If you use git stash push --all, git stash push --include-untracked, or the git stash save flavors of these same commands, Git modifies the saving process a bit. It makes commit i as usual, but then it makes a commit I call u, to hold the untracked files. This extra commit either holds just the untracked files, excluding the untracked-and-ignored files, or it holds all the untracked files including the ignored ones. This commit has no parent listed (which is a good trick, but easy to do when you use the Git plumbing commands, as git stash did before it was converted to C code recently); it just floats out there on its own:
...--F--G--H <-- master
|
i <-- $i_commit
u <-- $u_commit
Now git stash save goes back to its main path and makes commit w, but this time it gives w three parents: the current commit H, the index commit i, and the untracked-files commit u:
...--F--G--H <-- master
|\
i-w <-- stash
/
u
Quick recap: what's in i, w, and u
Commit i holds the index state. There are, by definition, no untracked files in i. Commit w holds the work-tree state, again without untracked files. If commit u exists—it's optional, after all—it holds the untracked files, but no tracked files: the stash code parsimoniously saves those only in i and w.
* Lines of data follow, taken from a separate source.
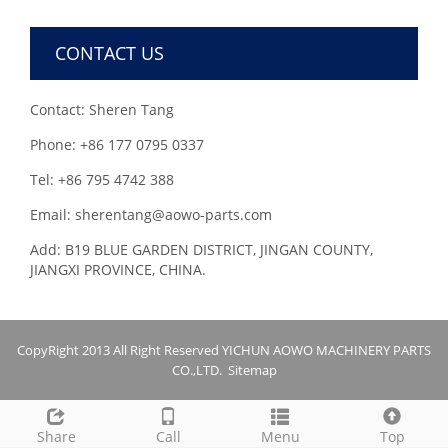
CONTACT US
Contact: Sheren Tang
Phone: +86 177 0795 0337
Tel: +86 795 4742 388
Email: sherentang@aowo-parts.com
Add: B19 BLUE GARDEN DISTRICT, JINGAN COUNTY,
JIANGXI PROVINCE, CHINA.
CopyRight 2013 All Right Reserved YICHUN AOWO MACHINERY PARTS
CO.,LTD.
Sitemap
Share
Call
Menu
Top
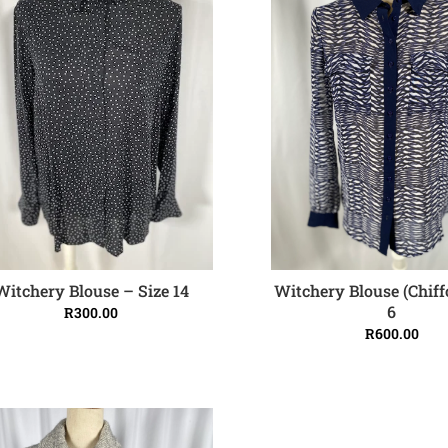
Witchery Blouse (Chiff
Witchery Blouse – Size 14
ADD TO CART
ADD TO CART
6
R
300.00
R
600.00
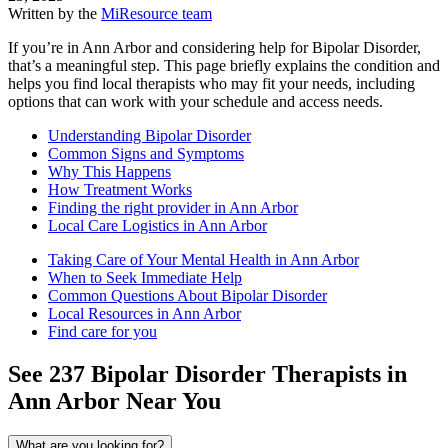
Written by the
MiResource team
If you’re in Ann Arbor and considering help for Bipolar Disorder,
that’s a meaningful step. This page briefly explains the condition and
helps you find local therapists who may fit your needs, including
options that can work with your schedule and access needs.
Understanding Bipolar Disorder
Common Signs and Symptoms
Why This Happens
How Treatment Works
Finding the right provider in Ann Arbor
Local Care Logistics in Ann Arbor
Taking Care of Your Mental Health in Ann Arbor
When to Seek Immediate Help
Common Questions About Bipolar Disorder
Local Resources in Ann Arbor
Find care for you
See
237
Bipolar Disorder
Therapists in
Ann Arbor
Near You
What are you looking for?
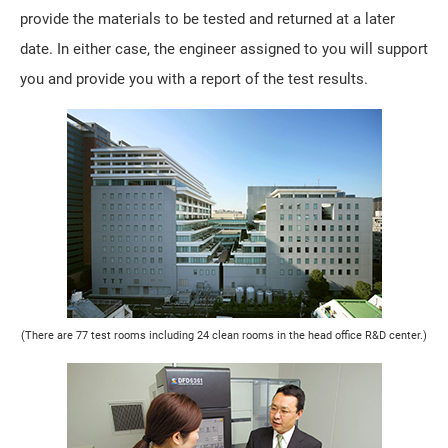
provide the materials to be tested and returned at a later
date. In either case, the engineer assigned to you will support
you and provide you with a report of the test results.
(There are 77 test rooms including 24 clean rooms in the head office R&D center.)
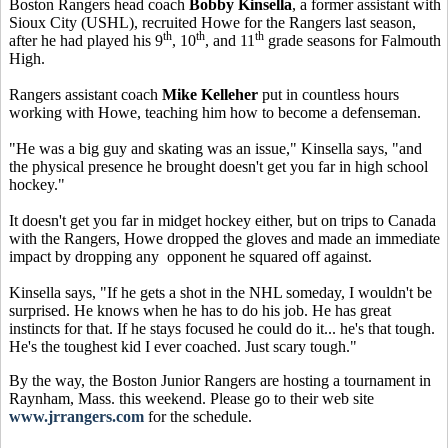
Boston Rangers head coach
Bobby Kinsella
, a former assistant with
Sioux City (USHL), recruited Howe for the Rangers last season,
th
th
th
after he had played his 9
, 10
, and 11
grade seasons for Falmouth
High.
Rangers assistant coach
Mike Kelleher
put in countless hours
working with Howe, teaching him how to become a defenseman.
"He was a big guy and skating was an issue," Kinsella says, "and
the physical presence he brought doesn't get you far in high school
hockey."
It doesn't get you far in midget hockey either, but on trips to Canada
with the Rangers, Howe dropped the gloves and made an immediate
impact by dropping any opponent he squared off against.
Kinsella says, "If he gets a shot in the NHL someday, I wouldn't be
surprised. He knows when he has to do his job. He has great
instincts for that. If he stays focused he could do it... he's that tough.
He's the toughest kid I ever coached. Just scary tough."
By the way, the Boston Junior Rangers are hosting a tournament in
Raynham, Mass. this weekend. Please go to their web site
www.jrrangers.com
for the schedule.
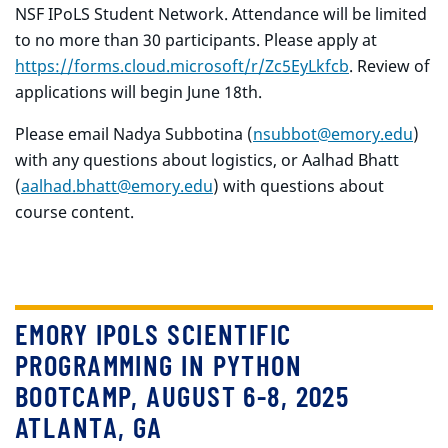
NSF IPoLS Student Network. Attendance will be limited
to no more than 30 participants. Please apply at
https://forms.cloud.microsoft/r/Zc5EyLkfcb
. Review of
applications will begin June 18th.
Please email Nadya Subbotina (
nsubbot@emory.edu
)
with any questions about logistics, or Aalhad Bhatt
(
aalhad.bhatt@emory.edu
)
with questions about
course content.
EMORY IPOLS SCIENTIFIC
PROGRAMMING IN PYTHON
BOOTCAMP, AUGUST 6-8, 2025
ATLANTA, GA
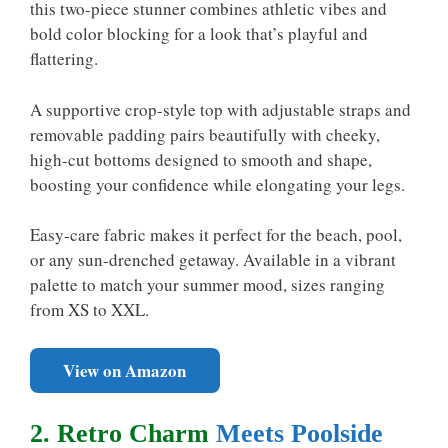
this two-piece stunner combines athletic vibes and
bold color blocking for a look that’s playful and
flattering.
A supportive crop-style top with adjustable straps and
removable padding pairs beautifully with cheeky,
high-cut bottoms designed to smooth and shape,
boosting your confidence while elongating your legs.
Easy-care fabric makes it perfect for the beach, pool,
or any sun-drenched getaway. Available in a vibrant
palette to match your summer mood, sizes ranging
from XS to XXL.
View on Amazon
2. Retro Charm
Meets Poolside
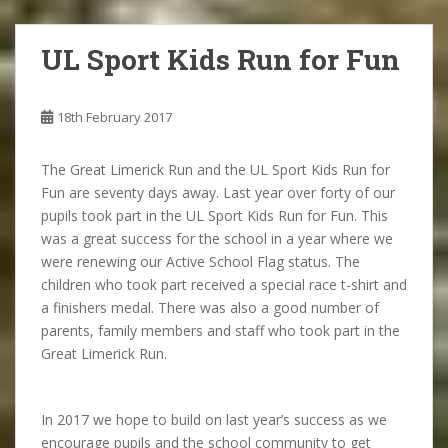
UL Sport Kids Run for Fun
18th February 2017
The Great Limerick Run and the UL Sport Kids Run for
Fun are seventy days away. Last year over forty of our
pupils took part in the UL Sport Kids Run for Fun. This
was a great success for the school in a year where we
were renewing our Active School Flag status. The
children who took part received a special race t-shirt and
a finishers medal. There was also a good number of
parents, family members and staff who took part in the
Great Limerick Run.
In 2017 we hope to build on last year’s success as we
encourage pupils and the school community to get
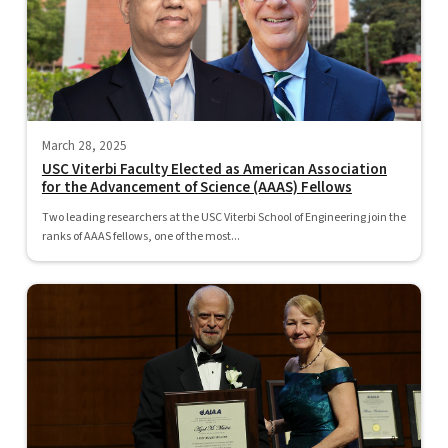
March 28, 2025
USC Viterbi Faculty Elected as American Association
for the Advancement of Science (AAAS) Fellows
Two leading researchers at the USC Viterbi School of Engineering join the
ranks of AAAS fellows, one of the most...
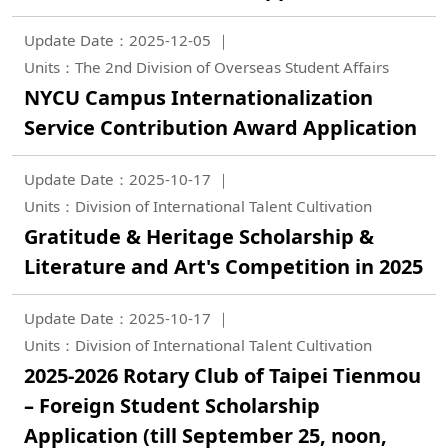
Update Date：2025-12-05
Units：The 2nd Division of Overseas Student Affairs
NYCU Campus Internationalization
Service Contribution Award Application
Update Date：2025-10-17
Units：Division of International Talent Cultivation
Gratitude & Heritage Scholarship &
Literature and Art's Competition in 2025
Update Date：2025-10-17
Units：Division of International Talent Cultivation
2025-2026 Rotary Club of Taipei Tienmou
– Foreign Student Scholarship
Application (till September 25, noon,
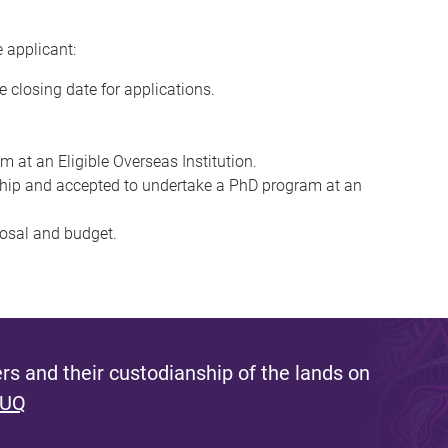
e applicant:
e closing date for applications.
m at an Eligible Overseas Institution.
ship and accepted to undertake a PhD program at an
posal and budget.
s and their custodianship of the lands on
 UQ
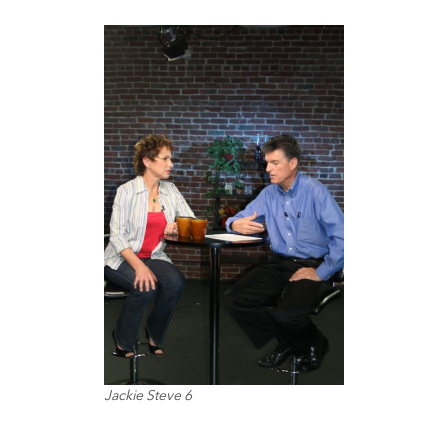
Jackie Steve 6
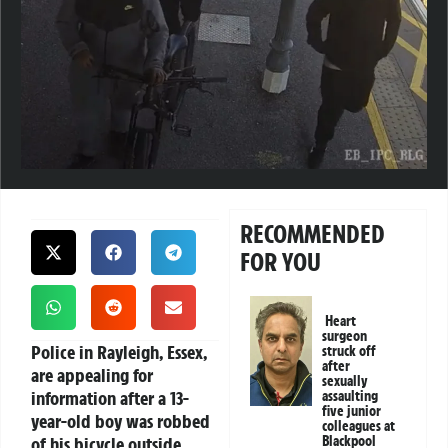
RECOMMENDED
FOR YOU
Heart
surgeon
Police in Rayleigh, Essex,
struck off
after
are appealing for
sexually
information after a 13-
assaulting
five junior
year-old boy was robbed
colleagues at
of his bicycle outside
Blackpool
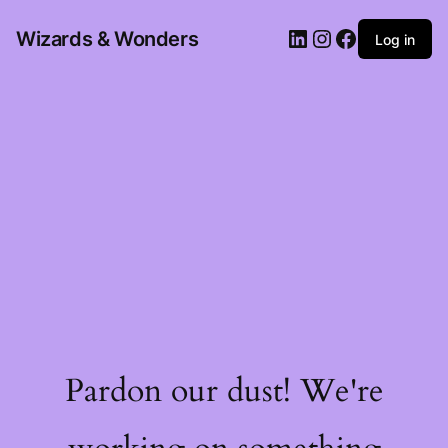
Wizards & Wonders
Log in
Pardon our dust! We're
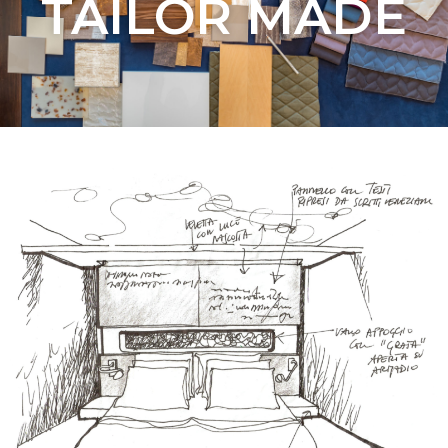
TAILOR MADE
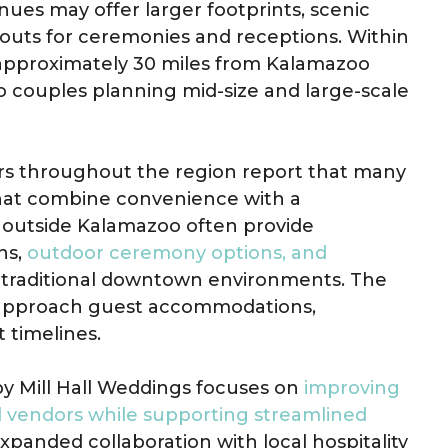
nues may offer larger footprints, scenic
outs for ceremonies and receptions. Within
approximately 30 miles from Kalamazoo
o couples planning mid-size and large-scale
rs throughout the region report that many
that combine convenience with a
 outside Kalamazoo often provide
ns,
outdoor ceremony options, and
m traditional downtown environments. The
s approach guest accommodations,
 timelines.
by Mill Hall Weddings focuses on
improving
d vendors while supporting streamlined
expanded collaboration with local hospitality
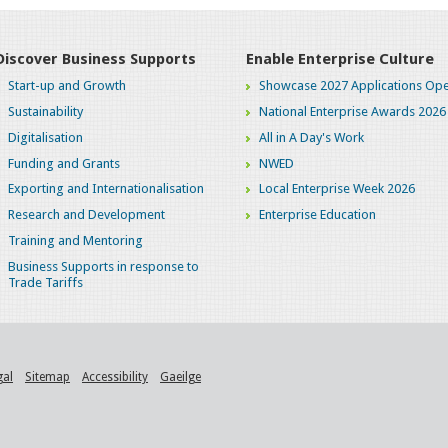
Discover Business Supports
Enable Enterprise Culture
Start-up and Growth
Showcase 2027 Applications Ope
Sustainability
National Enterprise Awards 2026
Digitalisation
All in A Day's Work
Funding and Grants
NWED
Exporting and Internationalisation
Local Enterprise Week 2026
Research and Development
Enterprise Education
Training and Mentoring
Business Supports in response to
Trade Tariffs
gal
Sitemap
Accessibility
Gaeilge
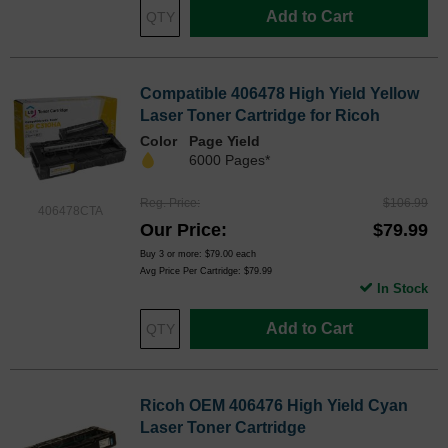
Add to Cart
Compatible 406478 High Yield Yellow
Laser Toner Cartridge for Ricoh
Color
Page Yield
6000 Pages*
Reg. Price
$106.99
406478CTA
Our Price
$79.99
Buy 3 or more:
$79.00
each
Avg Price Per Cartridge: $79.99
In Stock
Add to Cart
Ricoh OEM 406476 High Yield Cyan
Laser Toner Cartridge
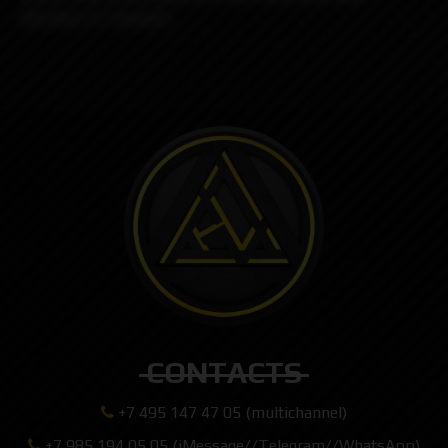
attention to maintain.
CONTACTS
+7 495 147 47 05 (multichannel)
+7 985 194 05 05 (iMessage//Telegram//WhatsApp)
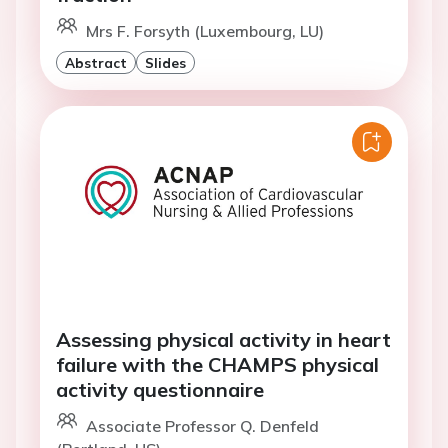
Mrs F. Forsyth (Luxembourg, LU)
Abstract
Slides
Assessing physical activity in heart
failure with the CHAMPS physical
activity questionnaire
Associate Professor Q. Denfeld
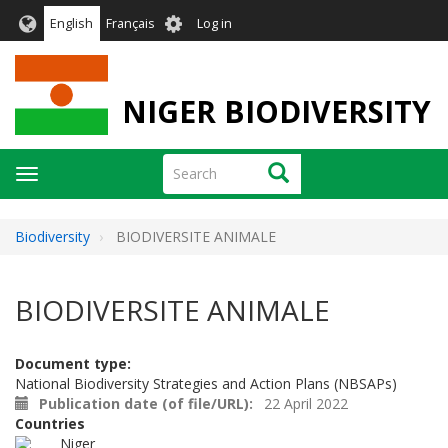
Skip
User
English
Français
Log in
to
account
main
menu
content
NIGER BIODIVERSITY
Search
Search
Toggle
navigation
Biodiversity
BIODIVERSITE ANIMALE
BIODIVERSITE ANIMALE
Document type
National Biodiversity Strategies and Action Plans (NBSAPs)
Publication date (of file/URL)
22 April 2022
Countries
Niger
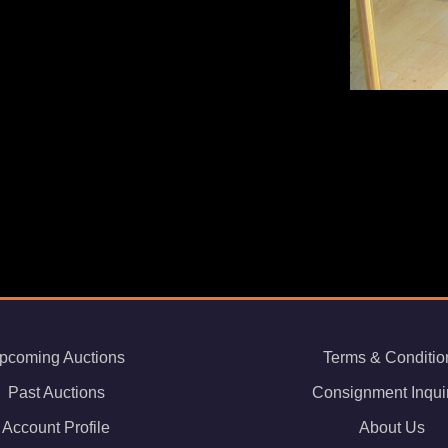
pcoming Auctions
Terms & Conditio
Past Auctions
Consignment Inqui
Account Profile
About Us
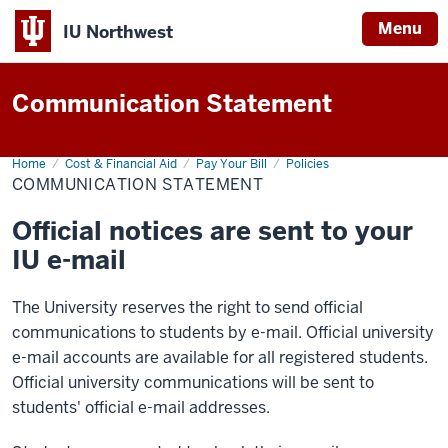
Menu
IU Northwest
Indiana
Communication Statement
University
Northwest
Home
Communication
Cost & Financial Aid
Pay Your Bill
Policies
Statement
COMMUNICATION STATEMENT
Official notices are sent to your
IU e-mail
The University reserves the right to send official
communications to students by e-mail. Official university
e-mail accounts are available for all registered students.
Official university communications will be sent to
students' official e-mail addresses.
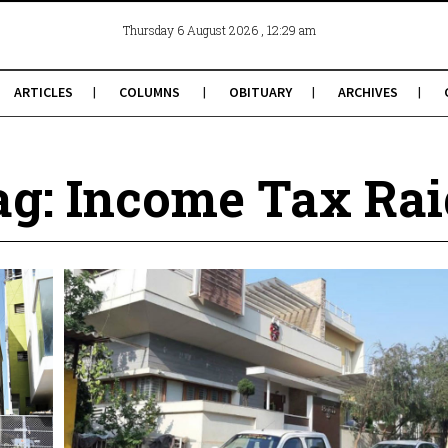
, 12:29 am
Thursday 6 August 2026
ARTICLES
COLUMNS
OBITUARY
ARCHIVES
ag: Income Tax Rai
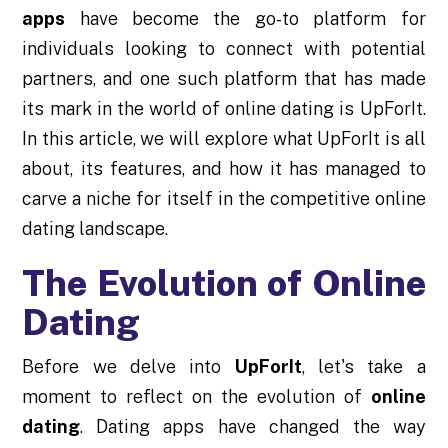
apps
have become the go-to platform for
individuals looking to connect with potential
partners, and one such platform that has made
its mark in the world of online dating is UpForIt.
In this article, we will explore what UpForIt is all
about, its features, and how it has managed to
carve a niche for itself in the competitive online
dating landscape.
The Evolution of Online
Dating
Before we delve into
UpForIt
, let's take a
moment to reflect on the evolution of
online
dating
. Dating apps have changed the way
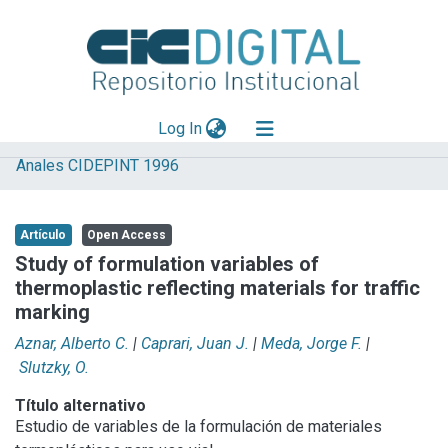
(current)
Log In
Anales CIDEPINT 1996
Explorar
Mas información
Artículo
Open Access
Aportar material
Study of formulation variables of
thermoplastic reflecting materials for traffic
Statistics
marking
Aznar, Alberto C.
|
Caprari, Juan J.
|
Meda, Jorge F.
|
Slutzky, O.
Título alternativo
Estudio de variables de la formulación de materiales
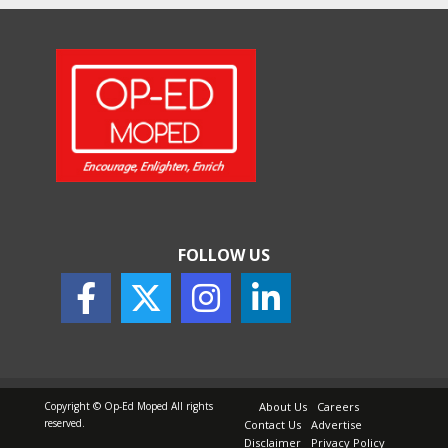
FOLLOW US
Copyright © Op-Ed Moped All rights
About Us
Careers
reserved.
Contact Us
Advertise
Disclaimer
Privacy Policy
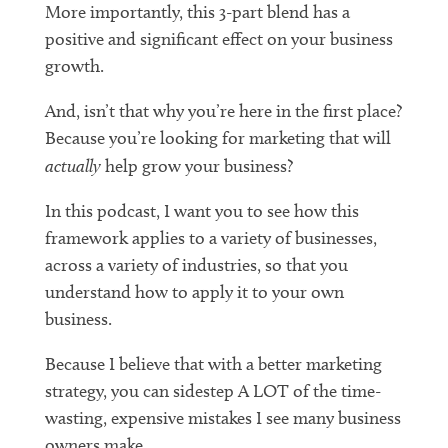
More importantly, this 3-part blend has a
positive and significant effect on your business
growth.
And, isn’t that why you’re here in the first place?
Because you’re looking for marketing that will
actually
help grow your business?
In this podcast, I want you to see how this
framework applies to a variety of businesses,
across a variety of industries, so that you
understand how to apply it to your own
business.
Because I believe that with a better marketing
strategy, you can sidestep A LOT of the time-
wasting, expensive mistakes I see many business
owners make.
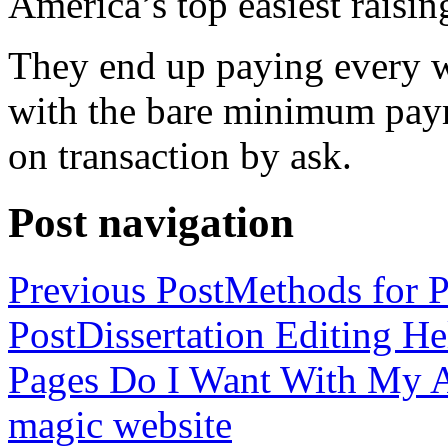
America’s top easiest raisin
They end up paying every w
with the bare minimum pay
on transaction by ask.
Post navigation
Previous Post
Methods for P
Post
Dissertation Editing H
Pages Do I Want With My Ap
magic website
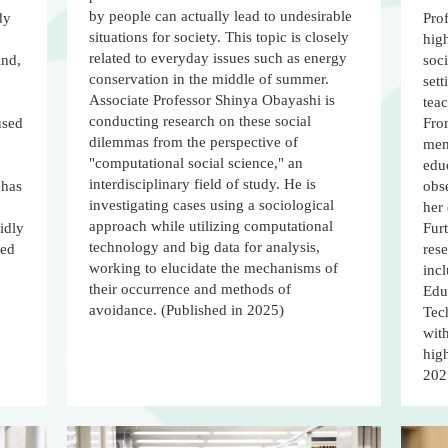
by people can actually lead to undesirable
dy
Prof
situations for society. This topic is closely
hig
related to everyday issues such as energy
ind,
soci
conservation in the middle of summer.
sett
Associate Professor Shinya Obayashi is
tea
conducting research on these social
used
From
dilemmas from the perspective of
memb
"computational social science," an
edu
interdisciplinary field of study. He is
 has
obse
investigating cases using a sociological
her 
approach while utilizing computational
idly
Fur
technology and big data for analysis,
ted
rese
working to elucidate the mechanisms of
incl
their occurrence and methods of
Educ
avoidance. (Published in 2025)
Tec
with
high
202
Now git stash push cleans up
Having saved files in two or three commits, the last step of git stash push is to reset the index and work-tree. If you told git stash to create commit u, it also removes from the work-tree any file it saved in commit u.
The reset of index and work-tree is normally done by a simple git reset --hard. This leaves the index and work-tree in a state that matches the current commit H. If you made the u commit, its files are now gone from the work-tree, otherwise those files are untouched in the work-tree.
However, git stash push (unlike git stash save) has the ability to reset less than the entire work-tree. In that case, it's all done by a more complex bit of code. You can also (well, instead) throw in the option --keep-index, in which case, instead of git reset --hard or similar, Git checks out what's in commit i, so that the work-tree matches i. (It leaves the index itself alone, so i and the index continue to match.) None of this affects your immediate task, but all of it affects the ability to restore one of these stashes.
Previous stashes get "stacked"
When git stash push is done, the new stash is the one identified by refs/stash, or just stash for short. You can also describe this as stash#{0}, if you like. Any existing stashes are moved up one, to stash#{1}, stash#{2}, and so on: what was stash#{1} becomes stash#{2}, etc.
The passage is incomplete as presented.